Dual regulation of tumor necrosis factor-α-induced CCL2/monocyte chemoattractant protein-1 expression in vascular smooth muscle cells by nuclear factor-κB and activator protein-1:: Modulation by type III phosphodiesterase inhibition

Monocyte/macrophage infiltration to the subendothelial space of arterial wall is a critical initial step in atherogenesis, in which CC chemokine ligand 2 (CCL2)/monocyte chemoattractant protein-1 (MCP-1) is thought to play a key role. This study investigated the effectiveness of phosphodiesterase inhibitors, including the nonselective pentoxifylline (PTX) and the selective type III (cilostamide) and type IV (denbufylline) inhibitors, on cytokine-induced CCL2/MCP-1 production in cultured rat vascular smooth muscle cells (VSMCs), and the signal transduction mechanisms whereby they act.
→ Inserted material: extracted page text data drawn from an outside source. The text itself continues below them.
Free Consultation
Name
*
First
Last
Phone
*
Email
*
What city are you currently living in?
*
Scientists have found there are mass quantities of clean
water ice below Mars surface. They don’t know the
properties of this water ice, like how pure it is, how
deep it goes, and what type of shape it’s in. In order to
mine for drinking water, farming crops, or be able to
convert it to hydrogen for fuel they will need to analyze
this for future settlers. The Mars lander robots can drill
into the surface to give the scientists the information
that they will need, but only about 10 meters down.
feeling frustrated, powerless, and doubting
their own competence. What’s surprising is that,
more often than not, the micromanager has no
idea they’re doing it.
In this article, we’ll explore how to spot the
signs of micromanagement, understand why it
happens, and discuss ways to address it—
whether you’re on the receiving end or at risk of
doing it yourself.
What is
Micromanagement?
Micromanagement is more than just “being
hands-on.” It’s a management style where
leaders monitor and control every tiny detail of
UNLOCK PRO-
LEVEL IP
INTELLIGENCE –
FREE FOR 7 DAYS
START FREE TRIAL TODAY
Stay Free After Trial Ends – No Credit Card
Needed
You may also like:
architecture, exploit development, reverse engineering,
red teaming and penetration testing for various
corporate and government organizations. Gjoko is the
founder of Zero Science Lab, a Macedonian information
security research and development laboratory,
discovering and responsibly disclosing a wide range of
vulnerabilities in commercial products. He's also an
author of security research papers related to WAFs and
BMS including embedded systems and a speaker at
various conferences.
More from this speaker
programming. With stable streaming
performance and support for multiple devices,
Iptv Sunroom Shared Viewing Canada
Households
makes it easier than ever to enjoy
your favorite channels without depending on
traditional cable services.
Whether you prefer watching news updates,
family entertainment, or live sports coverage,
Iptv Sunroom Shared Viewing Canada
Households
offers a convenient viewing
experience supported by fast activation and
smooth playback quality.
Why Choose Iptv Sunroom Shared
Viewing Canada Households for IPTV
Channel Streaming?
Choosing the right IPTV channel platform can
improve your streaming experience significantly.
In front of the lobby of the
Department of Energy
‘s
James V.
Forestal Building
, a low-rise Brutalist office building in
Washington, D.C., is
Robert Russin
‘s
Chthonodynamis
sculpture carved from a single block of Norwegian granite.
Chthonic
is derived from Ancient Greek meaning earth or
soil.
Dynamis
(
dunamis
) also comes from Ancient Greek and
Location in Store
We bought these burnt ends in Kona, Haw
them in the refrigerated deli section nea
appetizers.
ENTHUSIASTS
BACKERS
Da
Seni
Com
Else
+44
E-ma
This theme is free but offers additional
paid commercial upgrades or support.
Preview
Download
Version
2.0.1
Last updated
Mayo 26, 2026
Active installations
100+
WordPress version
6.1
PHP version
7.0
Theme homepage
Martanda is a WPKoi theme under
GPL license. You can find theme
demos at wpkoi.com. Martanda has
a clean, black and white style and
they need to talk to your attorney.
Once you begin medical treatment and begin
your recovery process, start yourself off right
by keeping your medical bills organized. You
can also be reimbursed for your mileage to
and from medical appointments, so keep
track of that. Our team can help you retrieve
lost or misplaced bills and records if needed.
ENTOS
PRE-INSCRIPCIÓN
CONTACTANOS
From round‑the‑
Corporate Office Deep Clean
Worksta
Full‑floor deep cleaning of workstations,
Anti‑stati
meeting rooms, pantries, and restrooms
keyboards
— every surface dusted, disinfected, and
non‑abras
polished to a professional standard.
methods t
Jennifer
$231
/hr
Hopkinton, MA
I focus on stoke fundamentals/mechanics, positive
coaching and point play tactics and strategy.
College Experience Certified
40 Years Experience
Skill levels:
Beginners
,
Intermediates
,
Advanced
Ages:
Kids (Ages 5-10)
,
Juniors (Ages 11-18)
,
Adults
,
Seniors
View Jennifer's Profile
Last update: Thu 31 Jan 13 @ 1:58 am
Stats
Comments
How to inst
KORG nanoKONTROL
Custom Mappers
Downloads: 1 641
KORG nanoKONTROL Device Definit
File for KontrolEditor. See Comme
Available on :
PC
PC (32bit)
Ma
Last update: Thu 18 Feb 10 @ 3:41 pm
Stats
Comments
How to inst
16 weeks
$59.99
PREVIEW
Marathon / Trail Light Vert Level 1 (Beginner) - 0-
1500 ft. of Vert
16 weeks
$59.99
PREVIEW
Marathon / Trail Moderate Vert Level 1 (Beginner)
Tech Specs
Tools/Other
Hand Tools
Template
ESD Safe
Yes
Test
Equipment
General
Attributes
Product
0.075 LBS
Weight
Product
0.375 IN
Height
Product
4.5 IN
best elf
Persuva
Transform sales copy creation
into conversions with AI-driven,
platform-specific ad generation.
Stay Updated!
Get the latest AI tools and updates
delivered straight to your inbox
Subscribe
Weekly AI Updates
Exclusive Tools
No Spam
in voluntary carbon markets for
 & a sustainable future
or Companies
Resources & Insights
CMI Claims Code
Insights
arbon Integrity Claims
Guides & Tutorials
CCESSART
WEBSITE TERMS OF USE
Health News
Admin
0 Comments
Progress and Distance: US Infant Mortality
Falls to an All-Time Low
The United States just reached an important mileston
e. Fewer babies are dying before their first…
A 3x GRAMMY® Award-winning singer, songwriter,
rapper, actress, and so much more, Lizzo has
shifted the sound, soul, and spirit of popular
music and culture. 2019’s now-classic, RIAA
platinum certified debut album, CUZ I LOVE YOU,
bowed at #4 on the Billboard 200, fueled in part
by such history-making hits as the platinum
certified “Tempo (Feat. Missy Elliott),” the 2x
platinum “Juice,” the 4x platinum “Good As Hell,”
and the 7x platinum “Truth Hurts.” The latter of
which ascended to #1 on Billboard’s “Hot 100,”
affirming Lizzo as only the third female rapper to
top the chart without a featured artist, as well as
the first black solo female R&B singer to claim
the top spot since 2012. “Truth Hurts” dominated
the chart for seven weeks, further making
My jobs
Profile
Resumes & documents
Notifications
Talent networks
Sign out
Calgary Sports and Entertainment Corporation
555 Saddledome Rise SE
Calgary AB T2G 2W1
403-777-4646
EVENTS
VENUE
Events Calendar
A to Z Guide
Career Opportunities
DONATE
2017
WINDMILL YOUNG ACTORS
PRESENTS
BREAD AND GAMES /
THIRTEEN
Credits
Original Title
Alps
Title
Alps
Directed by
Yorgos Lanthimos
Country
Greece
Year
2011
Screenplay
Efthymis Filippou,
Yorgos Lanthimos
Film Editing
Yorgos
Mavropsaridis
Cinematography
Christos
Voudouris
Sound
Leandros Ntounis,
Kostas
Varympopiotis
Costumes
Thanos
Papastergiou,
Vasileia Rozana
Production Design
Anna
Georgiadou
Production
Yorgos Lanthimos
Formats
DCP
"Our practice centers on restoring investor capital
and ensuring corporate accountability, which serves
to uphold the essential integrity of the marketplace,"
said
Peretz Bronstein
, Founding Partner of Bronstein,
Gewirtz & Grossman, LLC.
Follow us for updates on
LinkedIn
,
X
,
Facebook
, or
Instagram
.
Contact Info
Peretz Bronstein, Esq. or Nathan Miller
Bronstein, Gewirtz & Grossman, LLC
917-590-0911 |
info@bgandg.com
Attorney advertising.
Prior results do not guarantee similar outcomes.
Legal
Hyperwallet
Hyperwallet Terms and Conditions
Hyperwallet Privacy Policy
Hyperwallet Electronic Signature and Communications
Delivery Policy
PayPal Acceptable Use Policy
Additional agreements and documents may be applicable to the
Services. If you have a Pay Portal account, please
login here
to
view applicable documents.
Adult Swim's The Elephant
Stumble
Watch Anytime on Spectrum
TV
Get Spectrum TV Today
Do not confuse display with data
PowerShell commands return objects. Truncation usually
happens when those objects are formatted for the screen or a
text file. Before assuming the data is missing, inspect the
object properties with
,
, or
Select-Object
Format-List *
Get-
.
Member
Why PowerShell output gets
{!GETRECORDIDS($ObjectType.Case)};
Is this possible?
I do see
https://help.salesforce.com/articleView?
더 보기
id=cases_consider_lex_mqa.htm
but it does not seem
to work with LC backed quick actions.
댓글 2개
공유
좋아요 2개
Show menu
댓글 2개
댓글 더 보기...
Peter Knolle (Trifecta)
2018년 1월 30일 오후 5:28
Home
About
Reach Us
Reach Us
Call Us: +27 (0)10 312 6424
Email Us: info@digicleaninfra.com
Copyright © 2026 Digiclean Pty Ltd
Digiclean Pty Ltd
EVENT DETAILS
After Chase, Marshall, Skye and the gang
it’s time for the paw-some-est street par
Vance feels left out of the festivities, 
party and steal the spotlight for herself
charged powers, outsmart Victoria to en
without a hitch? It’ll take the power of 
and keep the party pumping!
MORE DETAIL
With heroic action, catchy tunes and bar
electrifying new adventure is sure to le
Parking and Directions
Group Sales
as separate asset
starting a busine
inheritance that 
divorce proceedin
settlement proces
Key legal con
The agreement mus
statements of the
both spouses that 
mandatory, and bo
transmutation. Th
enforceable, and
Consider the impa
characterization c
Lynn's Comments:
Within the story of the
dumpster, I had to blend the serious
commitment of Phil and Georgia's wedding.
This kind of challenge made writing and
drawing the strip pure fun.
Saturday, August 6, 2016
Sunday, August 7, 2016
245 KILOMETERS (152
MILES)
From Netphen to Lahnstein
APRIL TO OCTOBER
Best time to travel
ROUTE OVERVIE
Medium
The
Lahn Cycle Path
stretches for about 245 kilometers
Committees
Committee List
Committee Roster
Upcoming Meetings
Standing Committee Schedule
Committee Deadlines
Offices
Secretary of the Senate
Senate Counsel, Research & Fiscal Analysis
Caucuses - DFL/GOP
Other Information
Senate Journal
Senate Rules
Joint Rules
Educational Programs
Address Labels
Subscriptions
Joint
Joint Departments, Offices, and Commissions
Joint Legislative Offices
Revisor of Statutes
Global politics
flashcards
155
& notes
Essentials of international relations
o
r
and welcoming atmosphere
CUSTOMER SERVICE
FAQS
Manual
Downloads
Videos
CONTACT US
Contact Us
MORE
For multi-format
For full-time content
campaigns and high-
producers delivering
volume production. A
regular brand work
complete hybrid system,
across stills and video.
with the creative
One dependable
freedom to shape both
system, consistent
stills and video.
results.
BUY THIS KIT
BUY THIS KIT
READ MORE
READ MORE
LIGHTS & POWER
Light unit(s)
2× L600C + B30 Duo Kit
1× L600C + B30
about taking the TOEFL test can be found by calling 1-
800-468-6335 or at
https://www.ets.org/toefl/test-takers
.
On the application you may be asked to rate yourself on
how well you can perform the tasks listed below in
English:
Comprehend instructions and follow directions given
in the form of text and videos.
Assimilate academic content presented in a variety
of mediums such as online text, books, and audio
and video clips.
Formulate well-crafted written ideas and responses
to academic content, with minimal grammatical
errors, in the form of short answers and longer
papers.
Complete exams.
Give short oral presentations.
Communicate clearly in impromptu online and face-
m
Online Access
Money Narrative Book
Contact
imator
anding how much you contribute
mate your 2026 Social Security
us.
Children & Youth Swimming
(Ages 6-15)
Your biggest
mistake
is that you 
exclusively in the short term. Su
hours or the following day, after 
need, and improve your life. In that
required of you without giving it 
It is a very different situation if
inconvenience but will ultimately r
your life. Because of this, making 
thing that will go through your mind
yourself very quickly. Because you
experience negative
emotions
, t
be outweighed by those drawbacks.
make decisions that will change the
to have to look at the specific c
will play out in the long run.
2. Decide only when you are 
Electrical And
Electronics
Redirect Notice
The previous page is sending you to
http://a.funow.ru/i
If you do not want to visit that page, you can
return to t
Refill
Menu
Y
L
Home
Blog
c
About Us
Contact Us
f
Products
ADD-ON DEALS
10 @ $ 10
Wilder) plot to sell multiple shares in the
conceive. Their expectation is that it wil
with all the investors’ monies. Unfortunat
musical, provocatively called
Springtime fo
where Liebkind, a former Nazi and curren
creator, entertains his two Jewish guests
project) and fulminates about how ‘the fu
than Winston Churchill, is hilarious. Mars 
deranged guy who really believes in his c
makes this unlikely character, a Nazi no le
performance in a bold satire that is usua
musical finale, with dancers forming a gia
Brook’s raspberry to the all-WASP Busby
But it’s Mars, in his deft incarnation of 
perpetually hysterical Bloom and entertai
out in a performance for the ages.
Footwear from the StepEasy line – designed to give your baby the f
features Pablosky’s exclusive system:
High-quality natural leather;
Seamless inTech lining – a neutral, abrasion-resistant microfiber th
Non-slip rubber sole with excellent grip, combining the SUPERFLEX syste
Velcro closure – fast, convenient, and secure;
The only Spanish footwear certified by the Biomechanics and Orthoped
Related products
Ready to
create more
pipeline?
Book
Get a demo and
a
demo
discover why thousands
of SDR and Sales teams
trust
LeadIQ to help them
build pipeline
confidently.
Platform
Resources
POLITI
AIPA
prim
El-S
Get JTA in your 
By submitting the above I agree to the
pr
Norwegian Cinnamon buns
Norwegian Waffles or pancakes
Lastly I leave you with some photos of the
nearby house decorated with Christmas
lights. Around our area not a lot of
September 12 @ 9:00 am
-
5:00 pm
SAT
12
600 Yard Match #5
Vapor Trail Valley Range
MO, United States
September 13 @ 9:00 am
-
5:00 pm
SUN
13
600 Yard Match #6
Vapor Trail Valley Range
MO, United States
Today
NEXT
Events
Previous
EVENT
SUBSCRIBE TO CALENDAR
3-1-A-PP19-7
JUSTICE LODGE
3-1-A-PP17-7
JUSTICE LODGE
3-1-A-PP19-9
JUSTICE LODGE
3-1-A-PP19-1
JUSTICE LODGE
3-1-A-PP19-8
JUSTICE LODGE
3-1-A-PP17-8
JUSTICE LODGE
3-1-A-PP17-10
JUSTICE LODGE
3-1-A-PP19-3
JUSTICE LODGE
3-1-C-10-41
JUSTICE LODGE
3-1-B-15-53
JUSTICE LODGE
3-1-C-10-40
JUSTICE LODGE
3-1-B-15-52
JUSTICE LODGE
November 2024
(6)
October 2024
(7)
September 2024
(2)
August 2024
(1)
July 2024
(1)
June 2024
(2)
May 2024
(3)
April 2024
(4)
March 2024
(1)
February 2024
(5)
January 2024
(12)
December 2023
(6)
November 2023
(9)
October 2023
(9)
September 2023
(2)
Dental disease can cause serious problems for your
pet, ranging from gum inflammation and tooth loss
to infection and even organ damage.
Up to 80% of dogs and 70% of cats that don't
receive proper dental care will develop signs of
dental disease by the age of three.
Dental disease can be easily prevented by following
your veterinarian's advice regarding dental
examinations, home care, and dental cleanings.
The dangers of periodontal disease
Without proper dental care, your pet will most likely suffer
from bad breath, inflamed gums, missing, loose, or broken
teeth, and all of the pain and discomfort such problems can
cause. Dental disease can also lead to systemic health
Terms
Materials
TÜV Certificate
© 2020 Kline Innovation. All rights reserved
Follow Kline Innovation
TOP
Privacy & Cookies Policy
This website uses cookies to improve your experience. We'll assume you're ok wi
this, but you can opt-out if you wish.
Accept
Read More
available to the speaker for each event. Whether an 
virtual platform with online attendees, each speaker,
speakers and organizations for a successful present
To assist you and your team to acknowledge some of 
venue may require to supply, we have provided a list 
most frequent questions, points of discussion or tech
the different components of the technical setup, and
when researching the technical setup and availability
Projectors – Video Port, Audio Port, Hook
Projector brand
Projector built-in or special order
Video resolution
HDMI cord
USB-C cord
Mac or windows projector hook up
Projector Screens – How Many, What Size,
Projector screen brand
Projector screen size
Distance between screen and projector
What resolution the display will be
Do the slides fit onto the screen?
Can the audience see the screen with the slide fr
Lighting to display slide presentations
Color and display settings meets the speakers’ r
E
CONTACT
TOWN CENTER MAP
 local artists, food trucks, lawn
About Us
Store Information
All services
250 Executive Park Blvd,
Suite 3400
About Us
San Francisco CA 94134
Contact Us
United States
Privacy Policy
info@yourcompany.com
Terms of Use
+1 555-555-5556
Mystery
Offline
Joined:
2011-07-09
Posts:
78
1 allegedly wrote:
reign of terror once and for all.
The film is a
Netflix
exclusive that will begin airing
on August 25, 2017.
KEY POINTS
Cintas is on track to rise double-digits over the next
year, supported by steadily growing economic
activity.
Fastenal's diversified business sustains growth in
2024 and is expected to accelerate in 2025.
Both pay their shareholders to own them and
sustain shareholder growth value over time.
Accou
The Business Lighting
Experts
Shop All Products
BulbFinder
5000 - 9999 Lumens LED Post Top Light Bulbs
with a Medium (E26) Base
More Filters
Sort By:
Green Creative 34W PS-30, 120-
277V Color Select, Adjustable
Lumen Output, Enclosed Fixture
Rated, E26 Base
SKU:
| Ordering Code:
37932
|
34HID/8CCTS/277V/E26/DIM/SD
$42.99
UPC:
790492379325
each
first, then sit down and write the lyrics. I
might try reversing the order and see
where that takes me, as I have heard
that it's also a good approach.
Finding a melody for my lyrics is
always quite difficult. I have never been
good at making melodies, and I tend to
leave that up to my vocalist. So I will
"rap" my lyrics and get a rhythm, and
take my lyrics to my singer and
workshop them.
Our results showed that tumor necrosis factor (TNF)-alpha induced a marked increase in CCL2/MCP-1 production in dose- and time-dependent manners. 2-(2-Amino-3-methoxyphenyl)-4H-1-benzopyran-4-one (PD98059), 1,4-diamino-2,3-dicyano-1,4-bis(2-aminophenylthio) butadiene (UO126) [both inhibitors of p42/44 mitogen-activated protein kinase (MAPK kinase), and anthra[1hyphen]9-cd]pyrazol-6(2H)-one (SP600125) [an inhibitor of c-Jun NH2-terminal kinases (JNKs)] attenuated TNF-alpha-induced CCL2/MCP-1 production, without affecting I-kappaBalpha degradation or p65/nuclear factor-kappaB (NF-kappaB) nuclear translocation. PD98059 abolished TNF-alpha-activated p42/44 MAPK phosphorylation and c-Fos up-regulation, whereas SP600125 inhibited TNF-alpha-activated JNK and c-Jun phosphorylation. The NF-kappaB inhibitor carbobenzoxy-L-leucyl-L-leucyl-L-leucinal (MG132) attenuated TNF-alphainduced CCL2/MCP-1 production in the presence of increased phospho-JNK and phospho-c-Jun levels. When SP600125 was added simultaneously, MG132 completely inhibited TNF-alpha-induced CCL2/MCP-1 production. Finally, the pretreatment of VSMCs with PTX or cilostamide, but not denbufylline, reduced TNF-alpha-induced CCL2/MCP-1 production, which was preceded by attenuation of p65/NF-kappaB nuclear translocation, p42/44 MAPK, and JNK-c-Jun phosphorylation, and c-Fos up-regulation. These data indicate that TNF-alpha-stimulated CCL2/MCP-1 production in rat VSMCs is dually regulated by activator protein-1 (AP-1) and NF-kappaB pathways, and inhibition of type III phosphodiesterase contributes substantially to the suppressive effect of PTX on CCL2/MCP-1 production via down-regulation of AP-1 and NF-kappaB signals.